**Exercise directions:**
Please print each entry below exactly as it stands, but without any pictures.

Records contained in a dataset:
====

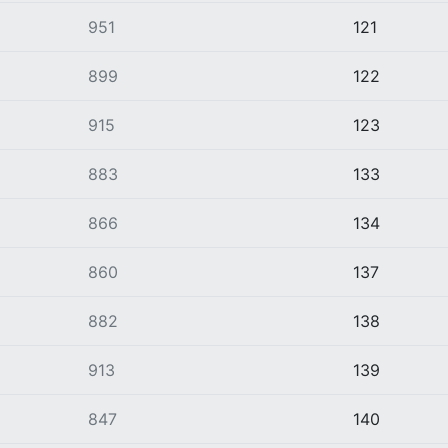
951
121
899
122
915
123
883
133
866
134
860
137
882
138
913
139
847
140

====

**Written reply:**
951
121
899
122
915
123
883
133
866
134
860
137
882
138
913
139
847
140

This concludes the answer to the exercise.